Oil prices extended their losses and sunk to fresh four-year lows on Thursday as expectations of a cut in OPEC oil production faded following the Saudi Arabian oil minister’s comments Wednesday.
On the New York Mercantile Exchange, light, sweet crude futures for delivery in January traded at $72.22 a barrel, down $1.47, or 2% in the Globex electronic session. January Brent crude LCOF5, -2.37% on London’s ICE Futures exchange fell $1.92, or 2.5%, to $75.83 a barrel.
The Organization of the Petroleum Exporting Countries meets in Vienna within a few hours to decide whether its members will cut production to remove some of the glut in supply in global markets and boost oil prices.
The 12-member oil cartel typically steps in to adjust output when prices move sharply due to excess or insufficient supply. It currently has an oil production ceiling of 30 million barrels a day and has been producing in excess of this level in recent months. Read: A brief, wondrous history of OPEC landmark events
Crude-oil prices have plummeted this year, losing almost 30% of their value since June, mainly due to rising U.S. oil production driven by the shale boom and slowing demand growth in Asia and Europe.
Analysts say that OPEC will need to cut oil production much lower than its current ceiling for prices to make a significant recovery. Today’s OPEC meeting and any decision on production cuts is likely to set the tone for oil prices for the next few months and well into 2015.

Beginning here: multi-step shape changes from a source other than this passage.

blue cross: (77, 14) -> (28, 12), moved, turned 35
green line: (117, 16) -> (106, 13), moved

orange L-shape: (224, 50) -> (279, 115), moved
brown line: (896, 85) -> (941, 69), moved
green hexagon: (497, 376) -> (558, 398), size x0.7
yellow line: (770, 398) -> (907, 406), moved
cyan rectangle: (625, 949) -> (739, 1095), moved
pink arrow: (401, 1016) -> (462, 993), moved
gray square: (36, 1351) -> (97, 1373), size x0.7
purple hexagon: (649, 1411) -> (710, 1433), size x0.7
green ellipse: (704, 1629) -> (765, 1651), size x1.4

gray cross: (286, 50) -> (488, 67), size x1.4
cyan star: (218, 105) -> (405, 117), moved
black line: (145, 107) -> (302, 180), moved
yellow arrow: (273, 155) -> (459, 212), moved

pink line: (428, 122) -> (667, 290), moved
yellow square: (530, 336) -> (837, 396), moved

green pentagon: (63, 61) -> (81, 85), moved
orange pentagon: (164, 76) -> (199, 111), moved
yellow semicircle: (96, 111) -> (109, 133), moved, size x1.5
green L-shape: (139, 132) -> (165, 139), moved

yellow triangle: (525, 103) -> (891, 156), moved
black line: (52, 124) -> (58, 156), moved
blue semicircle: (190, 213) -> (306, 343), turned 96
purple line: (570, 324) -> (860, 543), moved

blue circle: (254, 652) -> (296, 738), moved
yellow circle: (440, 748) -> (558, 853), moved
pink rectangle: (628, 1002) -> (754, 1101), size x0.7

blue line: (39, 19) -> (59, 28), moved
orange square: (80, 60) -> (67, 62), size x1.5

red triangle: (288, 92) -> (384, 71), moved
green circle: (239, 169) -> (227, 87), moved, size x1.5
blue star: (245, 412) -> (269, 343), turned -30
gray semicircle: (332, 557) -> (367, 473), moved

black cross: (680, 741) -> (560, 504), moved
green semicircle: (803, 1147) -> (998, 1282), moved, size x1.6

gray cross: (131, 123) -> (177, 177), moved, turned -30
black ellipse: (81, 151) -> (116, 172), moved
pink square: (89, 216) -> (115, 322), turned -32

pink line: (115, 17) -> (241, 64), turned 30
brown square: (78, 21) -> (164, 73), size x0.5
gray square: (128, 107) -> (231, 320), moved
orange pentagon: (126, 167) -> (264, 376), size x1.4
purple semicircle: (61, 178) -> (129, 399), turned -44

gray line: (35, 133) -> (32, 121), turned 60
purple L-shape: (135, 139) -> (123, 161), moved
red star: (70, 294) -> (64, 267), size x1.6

Forget about an OPEC cut: On Wednesday, Saudi Oil Minister Ali al-Naimi said he expects the market “to stabilize itself eventually,” hinting he wouldn’t push for a cut in OPEC’s production targets.
“This is a very clear indication that the Saudis and OPEC will do nothing at the meeting … It is not 100% rock solid or set in stone, but it is a very clear signal,” Michael Wittner, head of oil market research at Societe Generale said. His bearish price forecasts are for $70 Brent and $65 WTI for the next two years.
Some other analysts agreed that OPEC is unlikely to cut production levels now.
“The two most likely outcomes in our view are either a very moderate production cut or none at all,” Stefan Graber, commodity strategist at Credit Suisse said in a report.
It is difficult to gauge how low oil prices will go today, but a range of $70-$72.16 for Nymex crude and $74.59-$76.75 for Brent crude is expected, analyst Daniel Ang at Phillip Futures said.
Nymex reformulated gasoline blendstock for December RBZ4, -1.89% –the benchmark gasoline contract–fell 2.3% to $1.9885 a gallon, while December diesel traded at $2.3702, 263 points lower.
ICE gasoil for December changed hands at $680.25 a metric ton, down $14.50 from Wednesday’s settlement.